EDIFACT parsing is actually not that complicated. Just divide by sytax characters: first in '
to get segments, than in +
to get data elements of these segments and :
to get individual components. Of course, you need to take care of the evacuated separator characters. The characters used here are only by default, they can be changed at the beginning of the message by an additional UNA segment. In fact, the Wikipedia article on EDIFACT provides a pretty good (but brief) introduction to this. And the format is documented with detailed information on the UN UNECE website (yes, it's a lot and hard to read).
The hard part is to get the information from this and into your application (and check its accuracy, leave it alone, creating good error messages). If you really plan to write a parser compiler from nothing for everything in any language, then: No, there is no easy way to do this. There are also no other flexible data representations. This is a difficult task and will always be.

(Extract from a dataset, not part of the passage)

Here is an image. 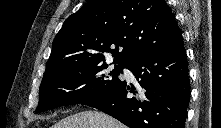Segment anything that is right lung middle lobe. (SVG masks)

But here is the idea: if you have so much in XML (or any other "modern technology" as you call it ...). It would be a relatively simple task to write some program that converts EDIFACT messages into some single XML-EDIFACT-Format (which is pretty awful and will most likely go crazy). You can convert each EDIFACT segment into a single XML tag, possibly like this:
ERC+A7V:1:AMD' IFT+3+NO MORE FLIGHTS'
In XML:
<segment qualifier="ERC"> <element> <component>A7V</component> <component>1</component> <component>AMD<component> </element> </segment> <segment qualifier="IFT"> <element> <component>3</component> </element> <element> <component>NO MORE FLIGHTS</component> </element> </segment>
You can then deploy the power of your XML tools and libraries for validation / evaluation.
You can also do this more specifically, for example:
<segment_ERC> <element> <component>A7V</component> <component>1</component> <component>AMD<component> </element> </segment_ERC> <segment_IFT> <element> <component>3</component> </element> <element> <component>NO MORE FLIGHTS</component> </element> </segment_IFT>
This will simplify verification via XSD. In this conversation you can get, of course, what you need, but sooner or later you will get to the point where you will need to put information about the structure of your currently parsed message in the converter (since you donβt know which segments are nested to other segments grouping them, not just UNG
, UNH
and such, but also some segment groups that you donβt see directly).
However, you will need to create special evaluation programs / schemes / whatevers for the messages you receive in accordance with the EDIFACT directories, which you should receive as documentation.